*SOURCE DATA:*
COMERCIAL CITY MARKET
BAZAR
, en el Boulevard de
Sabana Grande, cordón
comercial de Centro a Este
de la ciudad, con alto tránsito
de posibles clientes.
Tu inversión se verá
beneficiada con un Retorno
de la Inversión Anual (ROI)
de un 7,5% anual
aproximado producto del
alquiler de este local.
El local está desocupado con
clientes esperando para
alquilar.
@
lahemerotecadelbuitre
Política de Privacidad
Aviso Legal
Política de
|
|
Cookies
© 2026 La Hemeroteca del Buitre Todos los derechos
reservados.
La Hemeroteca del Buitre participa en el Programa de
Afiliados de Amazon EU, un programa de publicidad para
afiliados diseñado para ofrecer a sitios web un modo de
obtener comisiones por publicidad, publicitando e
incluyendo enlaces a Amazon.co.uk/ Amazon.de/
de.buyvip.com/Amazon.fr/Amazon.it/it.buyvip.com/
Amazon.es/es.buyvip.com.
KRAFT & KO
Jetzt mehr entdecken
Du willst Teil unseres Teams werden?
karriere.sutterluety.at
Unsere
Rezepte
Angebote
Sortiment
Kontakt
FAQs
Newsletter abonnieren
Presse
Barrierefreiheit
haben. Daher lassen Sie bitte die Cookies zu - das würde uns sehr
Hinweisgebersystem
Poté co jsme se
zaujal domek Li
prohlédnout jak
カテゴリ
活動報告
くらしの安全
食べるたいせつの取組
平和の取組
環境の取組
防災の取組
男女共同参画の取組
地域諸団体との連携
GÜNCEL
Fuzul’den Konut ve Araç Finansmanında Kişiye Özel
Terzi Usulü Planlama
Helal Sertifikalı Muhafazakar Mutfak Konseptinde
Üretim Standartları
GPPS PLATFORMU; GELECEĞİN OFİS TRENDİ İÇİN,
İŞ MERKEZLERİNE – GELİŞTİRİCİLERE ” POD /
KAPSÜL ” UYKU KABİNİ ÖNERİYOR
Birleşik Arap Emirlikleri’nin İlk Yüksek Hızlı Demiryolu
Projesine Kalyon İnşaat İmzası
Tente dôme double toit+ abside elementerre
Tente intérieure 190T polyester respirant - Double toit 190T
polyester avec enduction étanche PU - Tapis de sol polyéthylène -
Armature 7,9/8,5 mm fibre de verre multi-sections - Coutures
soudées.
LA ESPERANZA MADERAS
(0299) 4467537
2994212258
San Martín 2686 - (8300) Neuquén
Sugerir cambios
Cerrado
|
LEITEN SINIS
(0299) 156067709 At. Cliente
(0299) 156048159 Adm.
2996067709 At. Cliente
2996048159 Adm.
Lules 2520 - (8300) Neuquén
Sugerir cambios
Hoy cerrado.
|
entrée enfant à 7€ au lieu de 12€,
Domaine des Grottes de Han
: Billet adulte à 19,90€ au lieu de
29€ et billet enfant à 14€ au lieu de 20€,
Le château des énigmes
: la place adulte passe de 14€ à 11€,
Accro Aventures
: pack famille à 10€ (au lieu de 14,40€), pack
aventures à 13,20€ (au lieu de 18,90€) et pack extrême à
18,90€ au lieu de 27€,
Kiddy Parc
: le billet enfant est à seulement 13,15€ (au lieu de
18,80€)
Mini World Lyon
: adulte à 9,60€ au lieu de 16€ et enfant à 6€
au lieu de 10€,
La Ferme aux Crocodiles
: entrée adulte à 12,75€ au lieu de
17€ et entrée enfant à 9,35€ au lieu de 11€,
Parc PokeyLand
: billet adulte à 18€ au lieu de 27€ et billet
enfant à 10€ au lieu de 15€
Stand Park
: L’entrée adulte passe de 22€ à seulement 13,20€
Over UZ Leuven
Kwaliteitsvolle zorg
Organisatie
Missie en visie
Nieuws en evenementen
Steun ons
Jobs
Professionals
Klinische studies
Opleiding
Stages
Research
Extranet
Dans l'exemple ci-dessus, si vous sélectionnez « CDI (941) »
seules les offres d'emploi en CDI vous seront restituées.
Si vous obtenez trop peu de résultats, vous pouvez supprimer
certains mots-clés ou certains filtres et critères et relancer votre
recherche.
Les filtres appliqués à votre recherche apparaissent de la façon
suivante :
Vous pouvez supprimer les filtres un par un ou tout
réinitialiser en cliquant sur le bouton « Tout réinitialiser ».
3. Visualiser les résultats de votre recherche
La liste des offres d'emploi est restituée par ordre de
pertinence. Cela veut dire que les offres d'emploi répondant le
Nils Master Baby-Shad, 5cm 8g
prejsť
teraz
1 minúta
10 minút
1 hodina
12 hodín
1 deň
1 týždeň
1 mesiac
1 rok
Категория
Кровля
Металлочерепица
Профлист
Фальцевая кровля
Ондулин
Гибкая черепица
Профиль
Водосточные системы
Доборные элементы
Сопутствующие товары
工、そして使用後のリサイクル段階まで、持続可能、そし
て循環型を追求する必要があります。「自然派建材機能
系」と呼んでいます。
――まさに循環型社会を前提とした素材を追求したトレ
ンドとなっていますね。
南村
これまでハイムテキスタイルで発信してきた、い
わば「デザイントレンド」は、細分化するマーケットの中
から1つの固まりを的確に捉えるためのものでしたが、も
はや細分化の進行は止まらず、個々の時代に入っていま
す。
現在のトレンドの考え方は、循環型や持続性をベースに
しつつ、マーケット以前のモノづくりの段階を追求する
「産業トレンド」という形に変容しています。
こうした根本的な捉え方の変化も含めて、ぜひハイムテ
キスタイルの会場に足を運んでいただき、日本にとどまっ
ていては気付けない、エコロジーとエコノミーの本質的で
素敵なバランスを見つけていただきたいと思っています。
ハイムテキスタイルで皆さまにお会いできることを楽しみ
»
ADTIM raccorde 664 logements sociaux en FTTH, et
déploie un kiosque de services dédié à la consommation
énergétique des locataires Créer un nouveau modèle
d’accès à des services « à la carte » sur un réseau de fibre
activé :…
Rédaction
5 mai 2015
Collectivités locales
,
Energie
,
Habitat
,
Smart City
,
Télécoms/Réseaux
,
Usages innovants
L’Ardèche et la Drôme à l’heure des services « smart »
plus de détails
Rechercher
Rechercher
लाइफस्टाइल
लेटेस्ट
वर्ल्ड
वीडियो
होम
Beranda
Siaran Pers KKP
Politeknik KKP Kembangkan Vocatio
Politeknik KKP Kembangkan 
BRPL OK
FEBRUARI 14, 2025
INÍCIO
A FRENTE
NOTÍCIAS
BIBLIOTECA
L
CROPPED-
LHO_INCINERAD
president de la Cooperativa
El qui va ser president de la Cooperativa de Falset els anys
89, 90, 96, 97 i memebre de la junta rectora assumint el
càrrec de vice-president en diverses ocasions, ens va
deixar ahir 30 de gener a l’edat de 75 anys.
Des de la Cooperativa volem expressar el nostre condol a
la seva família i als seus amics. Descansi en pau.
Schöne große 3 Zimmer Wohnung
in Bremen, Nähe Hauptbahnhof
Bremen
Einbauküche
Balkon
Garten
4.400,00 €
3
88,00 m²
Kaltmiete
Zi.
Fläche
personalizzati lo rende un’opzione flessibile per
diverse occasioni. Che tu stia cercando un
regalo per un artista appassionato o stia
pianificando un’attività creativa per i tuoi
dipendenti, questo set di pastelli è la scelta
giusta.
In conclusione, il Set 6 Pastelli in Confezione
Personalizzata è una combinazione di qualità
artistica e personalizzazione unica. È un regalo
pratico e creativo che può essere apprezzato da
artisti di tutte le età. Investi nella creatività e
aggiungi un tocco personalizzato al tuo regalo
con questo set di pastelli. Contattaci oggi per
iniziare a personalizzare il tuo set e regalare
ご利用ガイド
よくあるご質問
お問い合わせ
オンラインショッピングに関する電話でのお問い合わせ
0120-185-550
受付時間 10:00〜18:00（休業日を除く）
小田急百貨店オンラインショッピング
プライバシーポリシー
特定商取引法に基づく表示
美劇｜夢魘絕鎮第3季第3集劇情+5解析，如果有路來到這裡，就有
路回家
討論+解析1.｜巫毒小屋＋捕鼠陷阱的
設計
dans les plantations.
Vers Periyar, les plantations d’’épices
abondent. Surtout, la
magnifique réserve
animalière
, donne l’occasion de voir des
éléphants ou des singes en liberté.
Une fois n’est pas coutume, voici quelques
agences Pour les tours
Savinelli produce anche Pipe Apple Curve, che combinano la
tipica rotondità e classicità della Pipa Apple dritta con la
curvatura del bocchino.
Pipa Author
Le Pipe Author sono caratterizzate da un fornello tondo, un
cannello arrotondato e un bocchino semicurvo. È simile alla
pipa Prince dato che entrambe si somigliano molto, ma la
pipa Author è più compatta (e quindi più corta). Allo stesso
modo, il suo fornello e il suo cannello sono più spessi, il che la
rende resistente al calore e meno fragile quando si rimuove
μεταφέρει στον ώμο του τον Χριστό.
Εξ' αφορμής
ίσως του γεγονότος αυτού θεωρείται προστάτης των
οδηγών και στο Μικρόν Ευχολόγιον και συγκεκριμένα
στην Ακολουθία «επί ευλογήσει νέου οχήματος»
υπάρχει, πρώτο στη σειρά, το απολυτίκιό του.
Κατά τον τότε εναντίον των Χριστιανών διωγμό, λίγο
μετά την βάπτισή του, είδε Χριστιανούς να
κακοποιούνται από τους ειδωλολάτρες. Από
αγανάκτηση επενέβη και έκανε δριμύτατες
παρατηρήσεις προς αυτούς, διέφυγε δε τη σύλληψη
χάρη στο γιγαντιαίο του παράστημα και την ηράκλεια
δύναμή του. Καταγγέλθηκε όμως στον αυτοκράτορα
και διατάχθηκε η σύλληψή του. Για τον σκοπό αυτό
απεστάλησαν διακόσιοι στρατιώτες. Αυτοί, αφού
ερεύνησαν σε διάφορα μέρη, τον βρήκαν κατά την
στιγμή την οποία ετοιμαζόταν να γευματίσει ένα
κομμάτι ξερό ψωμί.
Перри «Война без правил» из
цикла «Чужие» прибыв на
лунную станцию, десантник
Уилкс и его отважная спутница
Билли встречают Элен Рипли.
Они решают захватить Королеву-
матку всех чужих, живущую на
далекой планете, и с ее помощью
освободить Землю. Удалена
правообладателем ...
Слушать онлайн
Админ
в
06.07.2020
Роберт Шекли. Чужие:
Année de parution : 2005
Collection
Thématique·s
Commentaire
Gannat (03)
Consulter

*TASK TO COMPLETE:*
Your response should be the count of lines in the material above that contain "sono", with nothing added.

*RESPONSE BOX:*
2